Disfrutaba pegar con su látigo a las prisioneras en sus pechos; algunas de ellas, hasta la muerte. Gisella Perl, médico de los prisioneros, confesó: «Grese gustaba de azotar con su fusta en los senos a jóvenes bien dotadas, con el objeto de que las heridas se infectaran. Y cuando esto ocurría, yo tenía que ordenar la amputación del pecho de la prisionera, que se realizaba sin anestesia. Entonces, ella se excitaba sexualmente con el sufrimiento de la mujer». Grese, en efecto, utilizaba a las prisioneras como objetos sexuales, practicando todo tipo de mutilaciones y vejaciones para satisfacer sus propias fantasías eróticas y sádicas.
Mantenía relaciones con hombres y mujeres por igual… y no dudaba en hacerlo con prisioneros.

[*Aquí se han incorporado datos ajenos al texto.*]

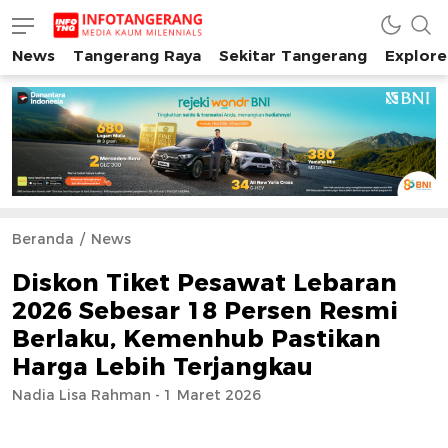
News
Tangerang Raya
Sekitar Tangerang
Explore
INFO TANGERANG
Media Kaum Millenials Tangerang Raya
Beranda
News
Diskon Tiket Pesawat Lebaran
2026 Sebesar 18 Persen Resmi
Berlaku, Kemenhub Pastikan
Harga Lebih Terjangkau
Nadia Lisa Rahman - 1 Maret 2026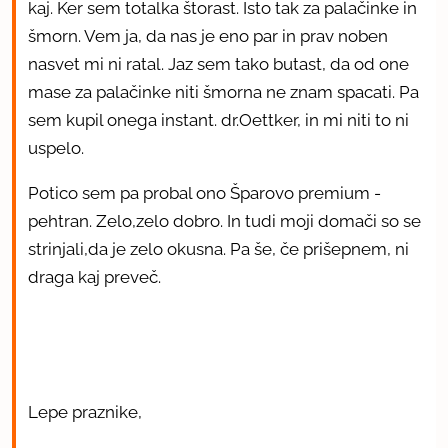
kaj. Ker sem totalka štorast. Isto tak za palačinke in
šmorn. Vem ja, da nas je eno par in prav noben
nasvet mi ni ratal. Jaz sem tako butast, da od one
mase za palačinke niti šmorna ne znam spacati. Pa
sem kupil onega instant. dr.Oettker, in mi niti to ni
uspelo.
Potico sem pa probal ono Šparovo premium -
pehtran. Zelo,zelo dobro. In tudi moji domači so se
strinjali,da je zelo okusna. Pa še, če prišepnem, ni
draga kaj preveč.
Lepe praznike,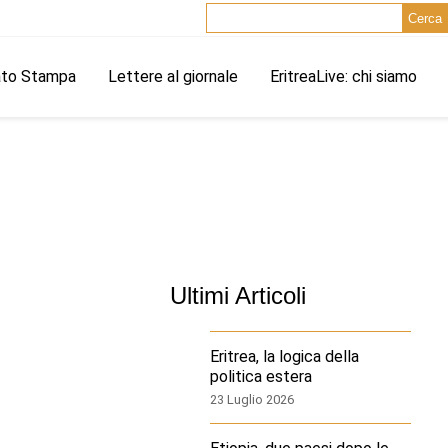
Cerca
ato Stampa
Lettere al giornale
EritreaLive: chi siamo
Ultimi Articoli
Eritrea, la logica della
politica estera
23 Luglio 2026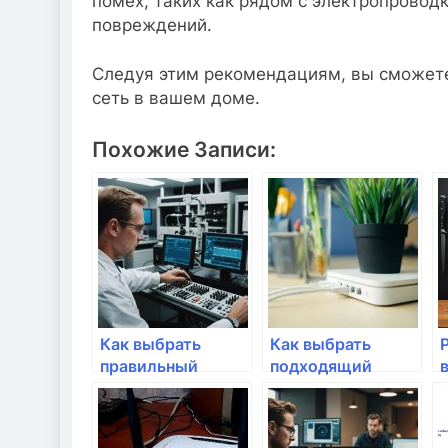
помех, таких как рядом с электропровод
повреждений.
Следуя этим рекомендациям, вы сможет
сеть в вашем доме.
Похожие Записи:
Как выбрать
Как выбрать
правильный
подходящий
интернет-кабель?
маршрутизатор
для домашней
сети?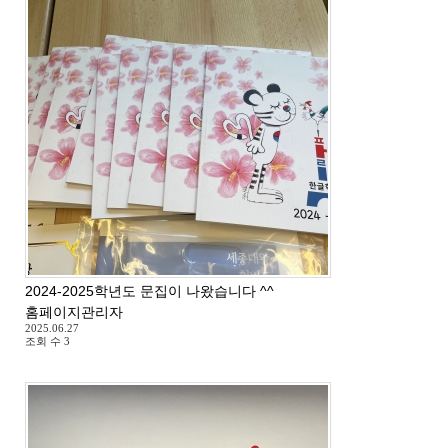
2024-2025학년도 문집이 나왔습니다 ^^
홈페이지관리자
2025.06.27
조회 수
3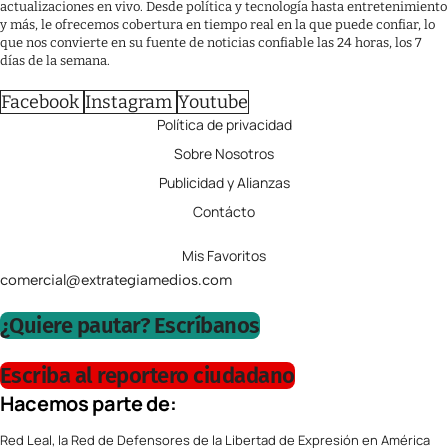
actualizaciones en vivo. Desde política y tecnología hasta entretenimiento
y más, le ofrecemos cobertura en tiempo real en la que puede confiar, lo
que nos convierte en su fuente de noticias confiable las 24 horas, los 7
días de la semana.
Facebook
Instagram
Youtube
Política de privacidad
Sobre Nosotros
Publicidad y Alianzas
Contácto
Mis Favoritos
comercial@extrategiamedios.com
¿Quiere pautar? Escríbanos
Escriba al reportero ciudadano
Hacemos parte de:
Red Leal, la Red de Defensores de la Libertad de Expresión en América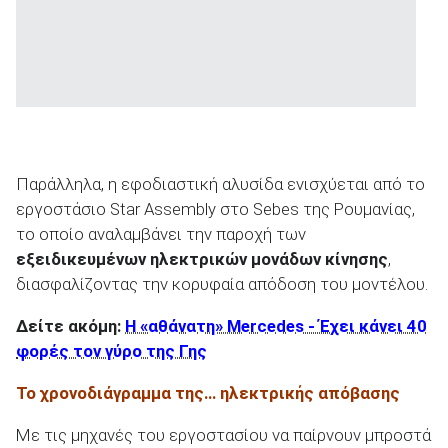
Παράλληλα, η εφοδιαστική αλυσίδα ενισχύεται από το
εργοστάσιο Star Assembly στο Sebes της Ρουμανίας,
το οποίο αναλαμβάνει την παροχή των
εξειδικευμένων ηλεκτρικών μονάδων κίνησης
,
διασφαλίζοντας την κορυφαία απόδοση του μοντέλου.
Δείτε ακόμη:
Η «αθάνατη» Mercedes - Έχει κάνει 40
φορές τον γύρο της Γης
Το χρονοδιάγραμμα της…
ηλεκτρικής απόβασης
Με τις μηχανές του εργοστασίου να παίρνουν μπροστά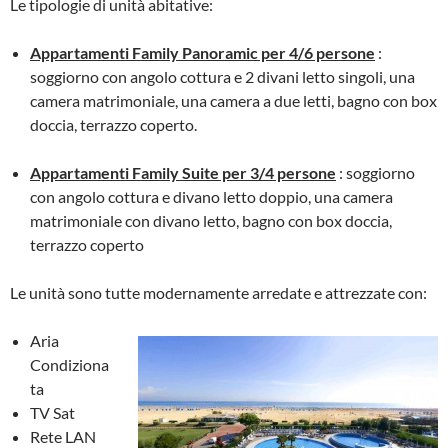
Le tipologie di unità abitative:
Appartamenti Family Panoramic per 4/6 persone
:
soggiorno con angolo cottura e 2 divani letto singoli, una
camera matrimoniale, una camera a due letti, bagno con box
doccia, terrazzo coperto.
Appartamenti Family Suite per 3/4 persone
: soggiorno
con angolo cottura e divano letto doppio, una camera
matrimoniale con divano letto, bagno con box doccia,
terrazzo coperto
Le unità sono tutte modernamente arredate e attrezzate con:
Aria
Condiziona
ta
TV Sat
Rete LAN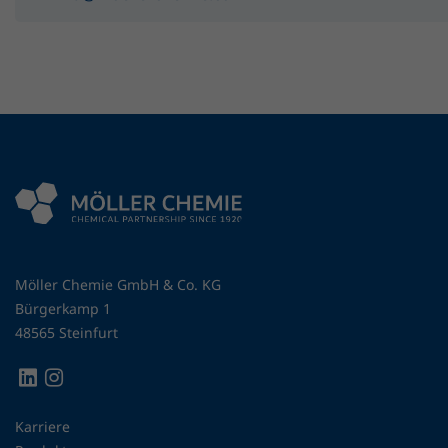
Möller Chemie GmbH & Co. KG
Bürgerkamp 1
48565 Steinfurt
Karriere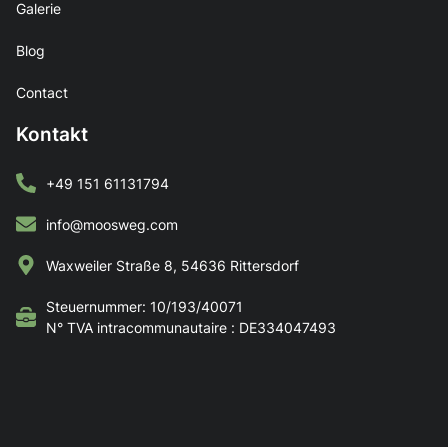
Galerie
Blog
Contact
Kontakt
+49 151 61131794
info@moosweg.com
Waxweiler Straße 8, 54636 Rittersdorf
Steuernummer: 10/193/40071
N° TVA intracommunautaire : DE334047493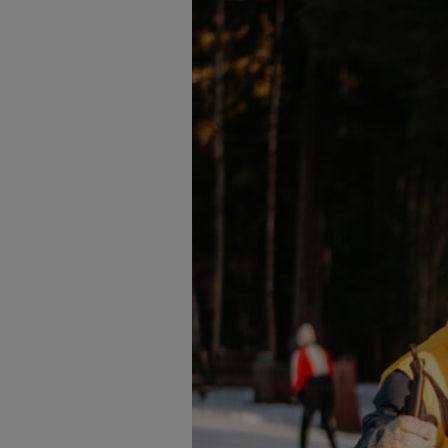
Längdskidskurser för barn.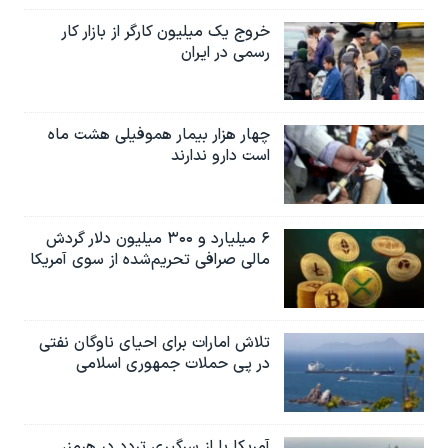
خروج یک میلیون کارگر از بازار کار
رسمی در ایران
چهار هزار بیمار هموفیلی هشت ماه
است دارو ندارند
۶ میلیارد و ۳۰۰ میلیون دلار گردش
مالی صرافی تحریم‌شده از سوی آمریکا
تلاش امارات برای احیای ناوگان نفتی
در پی حملات جمهوری اسلامی
آمریکا با از سرگیری تردد در هرمز،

Otras supervivientes, Isabella Leitner y Olga Lengyel, revelaron que «Irma Grese tenía aventuras bisexuales y en los últimos tiempos había mantenido romances homosexuales con algunas internas. Cuando se quedaba embarazada de algún hombre, recurría a otro prisionero un médico húngaro para que le practicase un aborto». Olga Lengyel ha asegurado también que Grese mantuvo relaciones con los SS Joseph Mengele y Josef Kramer.
Otros testigos contaron a su vez que una de sus especialidades era echar perros hambrientos sobre sus víctimas para que estos las devoraran. Así lo confirma la prisionera Luba Triszinska: «Cuando las mujeres caían, rendidas por el trabajo, Grese no lo dudaba y solía lanzarles sus perros. Muchas no sobrevivían a estos ataques». Varios testimonios relatan también que a Grese le encantaba dar palizas sádicas con su famoso látigo.

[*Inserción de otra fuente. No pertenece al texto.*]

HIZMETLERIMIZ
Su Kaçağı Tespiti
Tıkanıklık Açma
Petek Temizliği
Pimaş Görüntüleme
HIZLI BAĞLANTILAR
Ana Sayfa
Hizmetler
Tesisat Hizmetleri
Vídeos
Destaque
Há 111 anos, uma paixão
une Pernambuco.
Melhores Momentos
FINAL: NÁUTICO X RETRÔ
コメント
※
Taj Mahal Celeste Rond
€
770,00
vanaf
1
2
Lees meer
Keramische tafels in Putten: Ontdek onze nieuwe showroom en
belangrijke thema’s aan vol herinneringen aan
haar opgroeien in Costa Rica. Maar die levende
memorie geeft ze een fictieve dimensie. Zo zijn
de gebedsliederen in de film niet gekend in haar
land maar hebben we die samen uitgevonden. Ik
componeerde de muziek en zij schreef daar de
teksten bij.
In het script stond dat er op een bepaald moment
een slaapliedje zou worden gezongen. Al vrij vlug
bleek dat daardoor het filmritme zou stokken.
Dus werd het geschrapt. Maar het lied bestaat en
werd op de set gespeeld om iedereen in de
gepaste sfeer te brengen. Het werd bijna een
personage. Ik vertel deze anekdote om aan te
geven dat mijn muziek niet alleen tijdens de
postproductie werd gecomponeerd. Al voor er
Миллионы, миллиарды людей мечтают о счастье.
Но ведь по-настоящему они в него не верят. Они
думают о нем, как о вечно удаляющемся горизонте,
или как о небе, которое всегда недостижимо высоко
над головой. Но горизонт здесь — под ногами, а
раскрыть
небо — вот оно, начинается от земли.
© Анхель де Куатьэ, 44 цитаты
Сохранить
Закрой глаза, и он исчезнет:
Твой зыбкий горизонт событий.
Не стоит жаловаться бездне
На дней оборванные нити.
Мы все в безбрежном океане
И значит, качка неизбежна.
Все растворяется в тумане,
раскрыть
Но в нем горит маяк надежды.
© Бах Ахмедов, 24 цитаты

«Ella hacía deporte con los internos cuenta Helene Klein, obligándolos a hacer flexiones durante horas. Y cuando alguien se paraba, agotado, ella lo golpeaba con su fusta de equitación». También disfrutaba matando a las reclusas a sangre fría con un solo tiro. Y muchos afirman haberla visto torturando a niños. No se sabe realmente cuántas muertes causó Irma Grese a lo largo de su terror y dominio en los campos de concentración nazis, pero se cree que como media fueron unas 30 muertes por día. «Treinta, por lo menos», subraya Helene Kopper.

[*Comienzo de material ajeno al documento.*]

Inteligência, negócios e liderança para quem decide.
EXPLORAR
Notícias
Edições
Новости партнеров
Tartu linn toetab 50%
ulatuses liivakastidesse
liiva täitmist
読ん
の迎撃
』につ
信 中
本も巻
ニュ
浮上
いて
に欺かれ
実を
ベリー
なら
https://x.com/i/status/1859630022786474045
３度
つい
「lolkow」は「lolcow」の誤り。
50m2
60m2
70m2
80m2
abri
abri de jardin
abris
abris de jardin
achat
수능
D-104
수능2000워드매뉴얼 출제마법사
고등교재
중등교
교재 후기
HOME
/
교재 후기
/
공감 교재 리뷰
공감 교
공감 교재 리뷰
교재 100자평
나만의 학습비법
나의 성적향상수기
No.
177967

Después de la Segunda Guerra Mundial, los Aliados llevaron a numerosos criminales de guerra nazis ante los célebres tribunales de Nüremberg y Lüneburg. Casi todos los procesados eran hombres. Entre ellos, una de las pocas mujeres enjuiciadas y condenadas por crímenes contra la humanidad fue la propia Irma Grese, detenida por los soldados ingleses el 15 de abril de 1945. Durante su juicio, entre septiembre y noviembre de aquel mismo año, negó todas las acusaciones, pero jamás renegó del nazismo ni de su ideario. De hecho, en su celda mataba el tiempo cantando himnos de las SS. Finalmente, fue condenada a la horca y ejecutada el 13 de diciembre de 1945, en Hamelín, Alemania, colgada a manos del verdugo británico Albert Pierrepoint, al que Grese dirigió sus últimas palabras: «¡Rápido!». El ángel de la muerte tenía apenas 22 años al morir: fue la más joven condenada a muerte por las leyes británicas en el siglo XX. Una corta vida, aunque lo suficientemente larga como para convertirse en el espejo de lo peor y lo más oscuro de la humanidad.